Our fathers had their dreams; we have ours; the generation that
Our fathers had their dreams; we have ours; the generation that follows will have its own. Without dreams and phantoms man cannot exist.
“Our fathers had their dreams; we have ours; the generation that follows will have its own. Without dreams and phantoms man cannot exist.” So wrote Olive Schreiner, the South African novelist and philosopher whose pen burned with the fire of human longing and idealism. In these luminous words, she speaks not only of time and change, but of the sacred continuity of the human spirit — the eternal chain of dreams that binds one generation to the next. To Schreiner, the dream is not a mere fancy of the mind; it is the essence of existence, the invisible breath that keeps humanity alive through ages of struggle, doubt, and transformation.
Her words arose in a time of awakening. Schreiner lived during the late nineteenth century, an age of empire and upheaval, when women and colonized peoples began to raise their voices against centuries of silence. As a writer and reformer, she saw the dream as both rebellion and renewal — the power that allows the soul to transcend its chains. Her own dream was of justice, equality, and spiritual freedom, but she knew that no generation could claim monopoly over vision. Each age must dream anew, for the world shifts as the stars do, and the hopes of one era must give birth to the next. Thus, her quote is both an ode to the past and a call to the future: honor the dreams of your fathers, yes, but have the courage to forge your own.
To live without dreams, Schreiner warns, is to cease truly living. The dream is what animates the clay of man; it gives direction to his hands and purpose to his heart. Empires may crumble, sciences may evolve, and traditions may fade, but the phantom — that shining ideal we chase through the corridors of time — remains the force that propels us forward. Without it, civilization stagnates. Every great work of art, every act of heroism, every invention that has lifted humanity from darkness began first as a dream, fragile and unseen, carried within a single heart.
History bears witness to this truth. Consider the story of Mahatma Gandhi, who walked a colonized land barefoot and dreamed of freedom through peace. His contemporaries mocked his vision as naïve, even impossible, yet his dream outlived the empires that oppressed it. Or think of Marie Curie, who dared to imagine a world illuminated by invisible forces, when many still thought the mysteries of nature were closed to women. Their fathers had dreams of their own — different, yet no less noble — and in each generation, humanity advanced not by imitation, but by renewal. Thus, Schreiner’s words remind us that every dreamer stands upon the shoulders of those before them, yet must also look beyond the horizon they could not reach.

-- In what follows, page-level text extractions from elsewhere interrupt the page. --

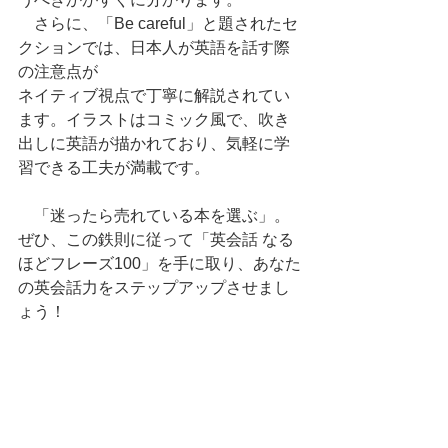
　さらに、「Be careful」と題されたセ
クションでは、日本人が英語を話す際
の注意点が
ネイティブ視点で丁寧に解説されてい
ます。イラストはコミック風で、吹き
出しに英語が描かれており、気軽に学
習できる工夫が満載です。
　「迷ったら売れている本を選ぶ」。
ぜひ、この鉄則に従って「英会話 なる
ほどフレーズ100」を手に取り、あなた
の英会話力をステップアップさせまし
ょう！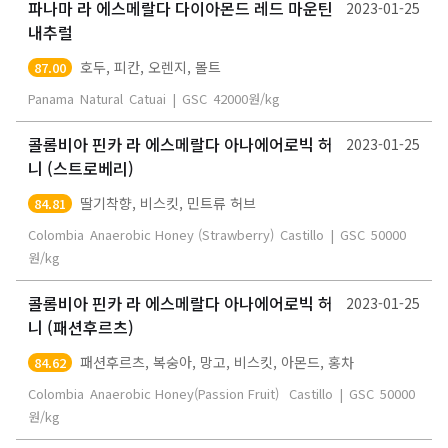
파나마 라 에스메랄다 다이아몬드 레드 마운틴
2023-01-25
내추럴
호두, 피칸, 오렌지, 몰트
87.00
Panama
Natural
Catuai
|
GSC
42000
원/kg
콜롬비아 핀카 라 에스메랄다 아나에어로빅 허
2023-01-25
니 (스트로베리)
딸기착향, 비스킷, 민트류 허브
84.81
Colombia
Anaerobic Honey (Strawberry)
Castillo
|
GSC
50000
원/kg
콜롬비아 핀카 라 에스메랄다 아나에어로빅 허
2023-01-25
니 (패션후르츠)
패션후르츠, 복숭아, 망고, 비스킷, 아몬드, 홍차
84.62
Colombia
Anaerobic Honey(Passion Fruit)
Castillo
|
GSC
50000
원/kg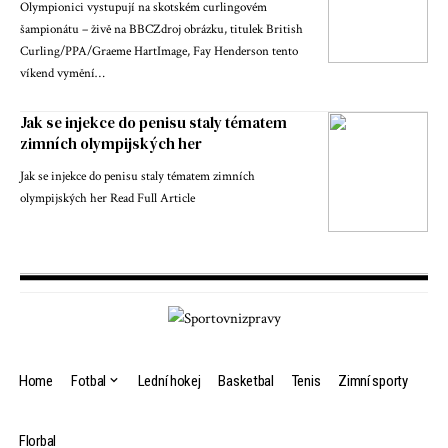
Olympionici vystupují na skotském curlingovém
šampionátu – živě na BBCZdroj obrázku, titulek British
Curling/PPA/Graeme HartImage, Fay Henderson tento
víkend vymění…
Jak se injekce do penisu staly tématem
zimních olympijských her
Jak se injekce do penisu staly tématem zimních
olympijských her Read Full Article
Home
Fotbal
Lední hokej
Basketbal
Tenis
Zimní sporty
Florbal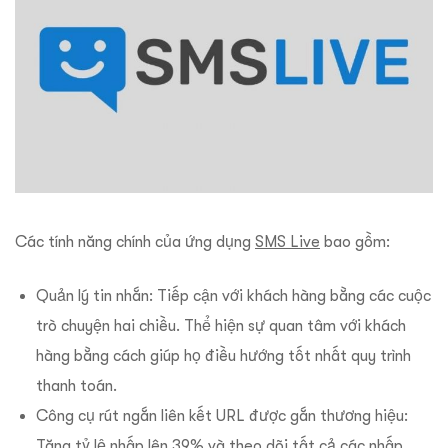
Các tính năng chính của ứng dụng
SMS Live
bao gồm:
Quản lý tin nhắn: Tiếp cận với khách hàng bằng các cuộc
trò chuyện hai chiều. Thể hiện sự quan tâm với khách
hàng bằng cách giúp họ điều hướng tốt nhất quy trình
thanh toán.
Công cụ rút ngắn liên kết URL được gắn thương hiệu:
Tăng tỷ lệ nhấp lên 39% và theo dõi tất cả các nhấp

There is something deeply sacred in this rhythm of dreaming. It is as if humanity itself breathes through its aspirations — inhaling the wisdom of the past, exhaling the visions of the future. Our fathers dreamed of survival; we dream of purpose; our children will dream of harmony beyond what we can now conceive. The phantoms Schreiner speaks of — those grand, unfulfilled ideals — are not illusions to be despised, but guiding spirits that call us ever forward. They are the light we follow, knowing we may never reach it, yet finding meaning in the journey itself.
Yet we must not mistake dreaming for idleness. To dream is not to escape reality, but to reshape it. The dreamer’s duty is to give substance to the unseen — to build bridges between vision and action. For what good is a dream unspoken, or a hope untried? The farmer who imagines a harvest must still sow his seed; the poet who envisions beauty must still endure the struggle of words. True dreams demand both courage and labor, for they are the offspring of faith and discipline combined. Schreiner’s wisdom is thus a challenge: dare to dream, but dare also to act upon it.
So, dear listener, let these words awaken something ancient within you: keep dreaming. Do not be shamed by those who call your visions foolish, for all progress once seemed folly. Listen to the whispers of your forebears, who dreamed before you, and carry their spirit onward. But also listen to your own heart, for it speaks the language of your time. Pass on to your children not merely your possessions, but your capacity to dream — for this is the greatest inheritance of all.
In the end, remember Schreiner’s truth: “Without dreams and phantoms man cannot exist.” For the dream is the flame that lights the darkness; it is the silent promise that tomorrow may be better than today. Nurture it, protect it, and let it grow — for though you may not live to see its fulfillment, the generations that follow will walk in the light you dared to imagine. Thus, through your dreaming, you will have touched eternity.